I was amazed at how cheap pinhole cameras are these days. I just ordered some off ebay and they are selling for $us 10 each, including all the power supplies, and wifi receiver.
All you need to do it hook them up to frame-capture cards and Bob's my uncle!
The pix from the units I have are only very low res at 300×300 pixels, but it's colour and you can tell what you're looking at. They're better than my older webcam…
So now I have an easy way to add vision to any of my projects, and have it beamed 30-60 m to my "big iron" for processing.
But I'm starting simple. Although I have done some "blow off" grad courses in robo vision, I think I'll revert to genetic type (check up on Pournelle&Niven's "Motie") and just invent what I need as I go along. Books are only needed when things blow up and burn down.
So here's the first 1/2 of my first attempt.
Basically, taking the images from a low-res camera, pass them through some sharpening and edge-detection to get a view of the ceiling in the room your bot is in. With some simple trig — knowing that the ceiling is (say) 2.5 m off the floor and your camera is X off the floor — you can decide how big the room is and how far away from each corner and wall the bot is.
The 2nd stage will do the calcs and spit out the measurements, but here's the results from the pre-processing (image massaging) I managed to cobble together after the "hot glue engineering" with Talrik last night.
(I kinda check in on ausrobotics every hr or 2 o'night and I know I'm not the only one that works until dawn
Here are the initial pix from the spycam.

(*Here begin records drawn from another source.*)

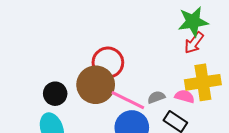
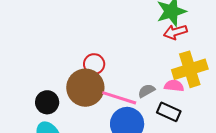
red arrow: (194, 43) -> (175, 32), turned 45
red circle: (108, 63) -> (94, 64), size x0.7

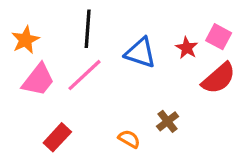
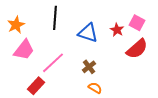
pink line: (84, 75) -> (53, 63), moved
brown cross: (168, 121) -> (89, 67), moved
orange semicircle: (129, 139) -> (95, 88), moved

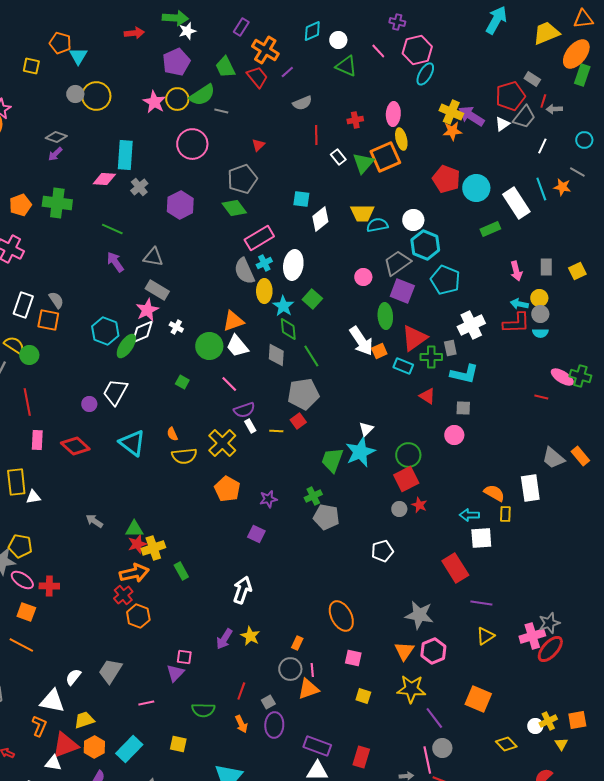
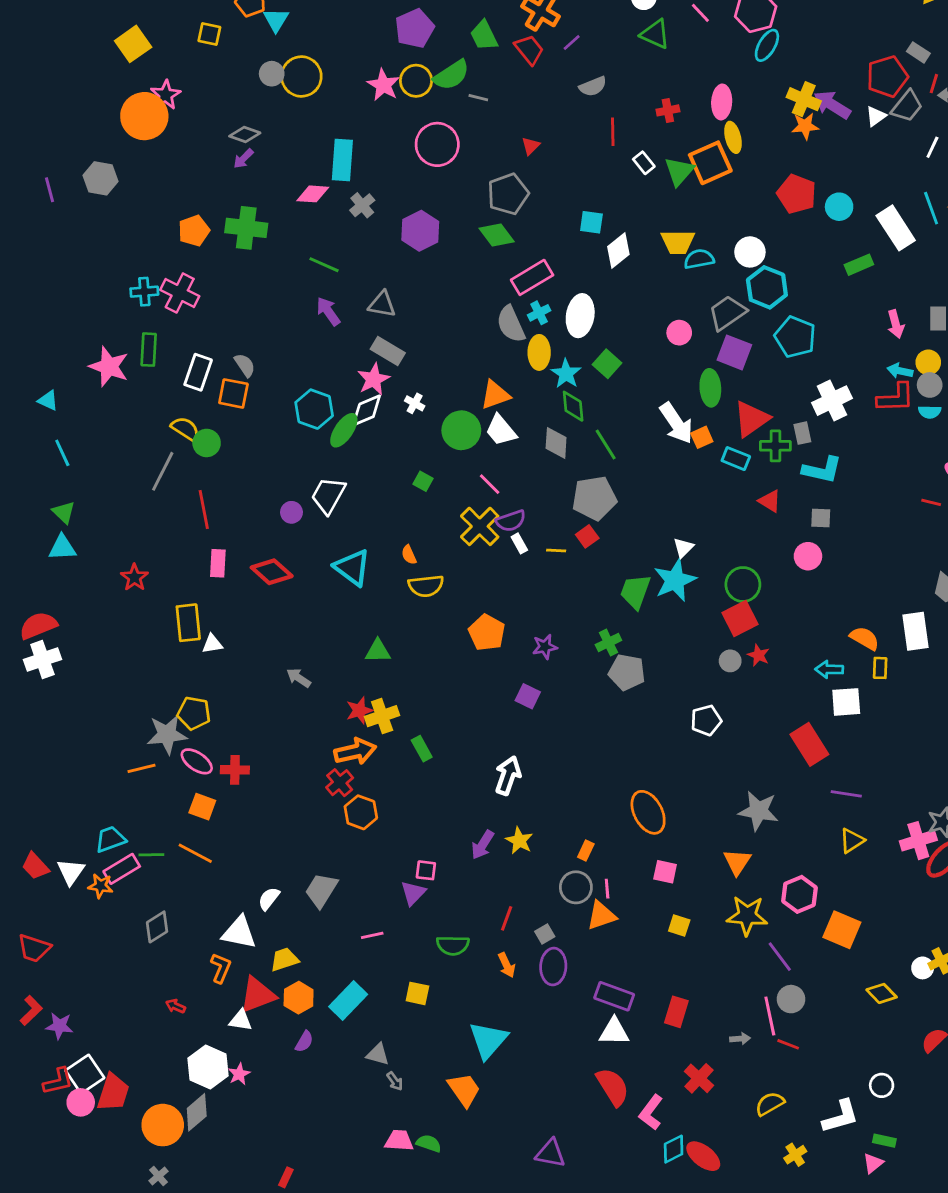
cyan circle: (476, 188) -> (839, 207), size x0.7
yellow cross: (222, 443) -> (480, 526), moved
green triangle: (134, 529) -> (378, 651), moved
pink hexagon: (433, 651) -> (799, 894), moved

These are the 5 corners of my granny flat where most of the major des^H^H^Hconstruction around here gets done.
And now we pass the above through some magical piece of cobbled-together s/w and we have (hopefully) just the ceiling and wall join lines:
Pretty, to be sure.
Now comes the fun part — dredging into that mess of pixels and measuring some angles.
The problem may seem difficult at this stage, but is actually easy to solve. We can use some a priori knowlege such as rooms usually have square corners, and normally there are 4 of them (in my granny flat this rule fails), ceilings are about 2.5 m up, and — in my case — the camera is 78 cm off the floor. (Additional knowlege such as the room in question is 6 x 9 m can be used for checking — but is not needed to solve the basic questions).
The method I'll use involves simply generating a "wire frame" model of a room, and changing its parameters — length, width and position of the robot — so the angles in some selection of the observed ceiling-level lines match up. There will only be 1 or 2 possible answers, and the "correct" set should come out using the a priori knowlege.
OK. Sounds simple. I'll post some more tomorrow.